(Description of the task) Every entry that follows is to be duplicated exactly.

┌─ Dataset

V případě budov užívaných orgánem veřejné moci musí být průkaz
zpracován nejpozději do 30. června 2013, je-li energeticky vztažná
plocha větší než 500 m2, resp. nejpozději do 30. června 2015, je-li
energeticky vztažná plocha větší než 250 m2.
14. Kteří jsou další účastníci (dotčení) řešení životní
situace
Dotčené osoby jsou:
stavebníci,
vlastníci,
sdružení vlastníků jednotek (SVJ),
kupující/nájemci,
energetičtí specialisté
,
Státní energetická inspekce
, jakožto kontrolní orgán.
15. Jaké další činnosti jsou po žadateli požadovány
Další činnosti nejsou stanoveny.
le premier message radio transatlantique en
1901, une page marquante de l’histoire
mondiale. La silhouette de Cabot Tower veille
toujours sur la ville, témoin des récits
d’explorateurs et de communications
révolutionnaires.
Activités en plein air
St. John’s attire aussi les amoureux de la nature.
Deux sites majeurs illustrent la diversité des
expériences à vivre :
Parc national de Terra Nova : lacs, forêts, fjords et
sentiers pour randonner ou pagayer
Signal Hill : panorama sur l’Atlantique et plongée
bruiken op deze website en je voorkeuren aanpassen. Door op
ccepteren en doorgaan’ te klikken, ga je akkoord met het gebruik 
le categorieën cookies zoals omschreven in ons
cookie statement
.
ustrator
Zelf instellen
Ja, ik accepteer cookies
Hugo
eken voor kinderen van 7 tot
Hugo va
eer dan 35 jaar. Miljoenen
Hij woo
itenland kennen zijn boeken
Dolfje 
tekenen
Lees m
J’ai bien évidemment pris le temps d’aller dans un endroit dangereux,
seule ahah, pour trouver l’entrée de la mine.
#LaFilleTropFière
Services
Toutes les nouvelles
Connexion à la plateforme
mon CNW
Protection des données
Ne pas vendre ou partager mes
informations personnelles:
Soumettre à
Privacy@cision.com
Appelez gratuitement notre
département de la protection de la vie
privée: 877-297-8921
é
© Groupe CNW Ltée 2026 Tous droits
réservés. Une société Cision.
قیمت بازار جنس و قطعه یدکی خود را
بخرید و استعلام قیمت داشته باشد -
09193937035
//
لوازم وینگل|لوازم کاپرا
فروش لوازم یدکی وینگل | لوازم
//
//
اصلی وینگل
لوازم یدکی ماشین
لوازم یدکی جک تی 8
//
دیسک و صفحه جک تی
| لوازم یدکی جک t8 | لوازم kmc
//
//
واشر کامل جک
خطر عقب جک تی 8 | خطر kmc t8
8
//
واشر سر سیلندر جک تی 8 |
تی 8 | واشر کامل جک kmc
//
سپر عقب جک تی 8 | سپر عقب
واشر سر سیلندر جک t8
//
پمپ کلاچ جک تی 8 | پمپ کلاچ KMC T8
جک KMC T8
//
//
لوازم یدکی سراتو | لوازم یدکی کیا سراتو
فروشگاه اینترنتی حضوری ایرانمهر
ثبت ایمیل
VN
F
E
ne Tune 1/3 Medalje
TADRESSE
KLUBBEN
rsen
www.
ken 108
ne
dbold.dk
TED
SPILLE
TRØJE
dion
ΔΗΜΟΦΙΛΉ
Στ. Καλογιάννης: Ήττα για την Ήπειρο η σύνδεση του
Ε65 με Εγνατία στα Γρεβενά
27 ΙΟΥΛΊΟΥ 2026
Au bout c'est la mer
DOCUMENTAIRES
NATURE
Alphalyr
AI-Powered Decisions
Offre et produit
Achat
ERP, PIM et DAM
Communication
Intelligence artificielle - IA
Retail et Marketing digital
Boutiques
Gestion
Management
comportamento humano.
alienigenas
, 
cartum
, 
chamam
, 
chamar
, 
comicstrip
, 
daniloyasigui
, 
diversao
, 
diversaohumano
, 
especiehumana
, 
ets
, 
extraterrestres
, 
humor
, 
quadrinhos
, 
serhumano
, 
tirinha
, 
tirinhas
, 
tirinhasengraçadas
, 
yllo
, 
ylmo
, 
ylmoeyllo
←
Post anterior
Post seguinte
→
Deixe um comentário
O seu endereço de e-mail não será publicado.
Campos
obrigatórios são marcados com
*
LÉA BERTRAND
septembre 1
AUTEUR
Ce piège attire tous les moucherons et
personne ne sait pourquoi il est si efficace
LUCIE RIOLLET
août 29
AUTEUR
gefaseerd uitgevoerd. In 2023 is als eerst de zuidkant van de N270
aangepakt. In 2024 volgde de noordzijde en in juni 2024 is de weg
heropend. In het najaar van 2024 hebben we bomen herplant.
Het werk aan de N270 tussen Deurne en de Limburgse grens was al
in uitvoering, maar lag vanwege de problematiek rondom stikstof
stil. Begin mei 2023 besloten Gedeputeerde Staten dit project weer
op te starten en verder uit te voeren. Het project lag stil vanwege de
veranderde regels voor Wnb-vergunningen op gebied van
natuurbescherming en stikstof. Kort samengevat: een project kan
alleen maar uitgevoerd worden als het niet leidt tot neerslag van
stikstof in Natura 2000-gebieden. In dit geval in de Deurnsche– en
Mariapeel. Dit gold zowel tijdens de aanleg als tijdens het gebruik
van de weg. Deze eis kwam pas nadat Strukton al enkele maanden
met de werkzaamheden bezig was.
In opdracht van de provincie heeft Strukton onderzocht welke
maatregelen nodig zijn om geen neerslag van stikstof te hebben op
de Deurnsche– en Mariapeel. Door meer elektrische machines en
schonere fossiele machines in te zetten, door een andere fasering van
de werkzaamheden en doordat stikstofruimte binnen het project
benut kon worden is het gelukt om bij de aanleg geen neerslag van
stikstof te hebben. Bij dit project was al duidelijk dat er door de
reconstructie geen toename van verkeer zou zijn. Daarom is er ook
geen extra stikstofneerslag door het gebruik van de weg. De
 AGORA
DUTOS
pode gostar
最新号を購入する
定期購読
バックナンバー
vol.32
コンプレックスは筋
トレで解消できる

└─

(Result of this exercise)
V případě budov užívaných orgánem veřejné moci musí být průkaz
zpracován nejpozději do 30. června 2013, je-li energeticky vztažná
plocha větší než 500 m2, resp. nejpozději do 30. června 2015, je-li
energeticky vztažná plocha větší než 250 m2.
14. Kteří jsou další účastníci (dotčení) řešení životní
situace
Dotčené osoby jsou:
stavebníci,
vlastníci,
sdružení vlastníků jednotek (SVJ),
kupující/nájemci,
energetičtí specialisté
,
Státní energetická inspekce
, jakožto kontrolní orgán.
15. Jaké další činnosti jsou po žadateli požadovány
Další činnosti nejsou stanoveny.
le premier message radio transatlantique en
1901, une page marquante de l’histoire
mondiale. La silhouette de Cabot Tower veille
toujours sur la ville, témoin des récits
d’explorateurs et de communications
révolutionnaires.
Activités en plein air
St. John’s attire aussi les amoureux de la nature.
Deux sites majeurs illustrent la diversité des
expériences à vivre :
Parc national de Terra Nova : lacs, forêts, fjords et
sentiers pour randonner ou pagayer
Signal Hill : panorama sur l’Atlantique et plongée
bruiken op deze website en je voorkeuren aanpassen. Door op
ccepteren en doorgaan’ te klikken, ga je akkoord met het gebruik 
le categorieën cookies zoals omschreven in ons
cookie statement
.
ustrator
Zelf instellen
Ja, ik accepteer cookies
Hugo
eken voor kinderen van 7 tot
Hugo va
eer dan 35 jaar. Miljoenen
Hij woo
itenland kennen zijn boeken
Dolfje 
tekenen
Lees m
J’ai bien évidemment pris le temps d’aller dans un endroit dangereux,
seule ahah, pour trouver l’entrée de la mine.
#LaFilleTropFière
Services
Toutes les nouvelles
Connexion à la plateforme
mon CNW
Protection des données
Ne pas vendre ou partager mes
informations personnelles:
Soumettre à
Privacy@cision.com
Appelez gratuitement notre
département de la protection de la vie
privée: 877-297-8921
é
© Groupe CNW Ltée 2026 Tous droits
réservés. Une société Cision.
قیمت بازار جنس و قطعه یدکی خود را
بخرید و استعلام قیمت داشته باشد -
09193937035
//
لوازم وینگل|لوازم کاپرا
فروش لوازم یدکی وینگل | لوازم
//
//
اصلی وینگل
لوازم یدکی ماشین
لوازم یدکی جک تی 8
//
دیسک و صفحه جک تی
| لوازم یدکی جک t8 | لوازم kmc
//
//
واشر کامل جک
خطر عقب جک تی 8 | خطر kmc t8
8
//
واشر سر سیلندر جک تی 8 |
تی 8 | واشر کامل جک kmc
//
سپر عقب جک تی 8 | سپر عقب
واشر سر سیلندر جک t8
//
پمپ کلاچ جک تی 8 | پمپ کلاچ KMC T8
جک KMC T8
//
//
لوازم یدکی سراتو | لوازم یدکی کیا سراتو
فروشگاه اینترنتی حضوری ایرانمهر
ثبت ایمیل
VN
F
E
ne Tune 1/3 Medalje
TADRESSE
KLUBBEN
rsen
www.
ken 108
ne
dbold.dk
TED
SPILLE
TRØJE
dion
ΔΗΜΟΦΙΛΉ
Στ. Καλογιάννης: Ήττα για την Ήπειρο η σύνδεση του
Ε65 με Εγνατία στα Γρεβενά
27 ΙΟΥΛΊΟΥ 2026
Au bout c'est la mer
DOCUMENTAIRES
NATURE
Alphalyr
AI-Powered Decisions
Offre et produit
Achat
ERP, PIM et DAM
Communication
Intelligence artificielle - IA
Retail et Marketing digital
Boutiques
Gestion
Management
comportamento humano.
alienigenas
, 
cartum
, 
chamam
, 
chamar
, 
comicstrip
, 
daniloyasigui
, 
diversao
, 
diversaohumano
, 
especiehumana
, 
ets
, 
extraterrestres
, 
humor
, 
quadrinhos
, 
serhumano
, 
tirinha
, 
tirinhas
, 
tirinhasengraçadas
, 
yllo
, 
ylmo
, 
ylmoeyllo
←
Post anterior
Post seguinte
→
Deixe um comentário
O seu endereço de e-mail não será publicado.
Campos
obrigatórios são marcados com
*
LÉA BERTRAND
septembre 1
AUTEUR
Ce piège attire tous les moucherons et
personne ne sait pourquoi il est si efficace
LUCIE RIOLLET
août 29
AUTEUR
gefaseerd uitgevoerd. In 2023 is als eerst de zuidkant van de N270
aangepakt. In 2024 volgde de noordzijde en in juni 2024 is de weg
heropend. In het najaar van 2024 hebben we bomen herplant.
Het werk aan de N270 tussen Deurne en de Limburgse grens was al
in uitvoering, maar lag vanwege de problematiek rondom stikstof
stil. Begin mei 2023 besloten Gedeputeerde Staten dit project weer
op te starten en verder uit te voeren. Het project lag stil vanwege de
veranderde regels voor Wnb-vergunningen op gebied van
natuurbescherming en stikstof. Kort samengevat: een project kan
alleen maar uitgevoerd worden als het niet leidt tot neerslag van
stikstof in Natura 2000-gebieden. In dit geval in de Deurnsche– en
Mariapeel. Dit gold zowel tijdens de aanleg als tijdens het gebruik
van de weg. Deze eis kwam pas nadat Strukton al enkele maanden
met de werkzaamheden bezig was.
In opdracht van de provincie heeft Strukton onderzocht welke
maatregelen nodig zijn om geen neerslag van stikstof te hebben op
de Deurnsche– en Mariapeel. Door meer elektrische machines en
schonere fossiele machines in te zetten, door een andere fasering van
de werkzaamheden en doordat stikstofruimte binnen het project
benut kon worden is het gelukt om bij de aanleg geen neerslag van
stikstof te hebben. Bij dit project was al duidelijk dat er door de
reconstructie geen toename van verkeer zou zijn. Daarom is er ook
geen extra stikstofneerslag door het gebruik van de weg. De
 AGORA
DUTOS
pode gostar
最新号を購入する
定期購読
バックナンバー
vol.32
コンプレックスは筋
トレで解消できる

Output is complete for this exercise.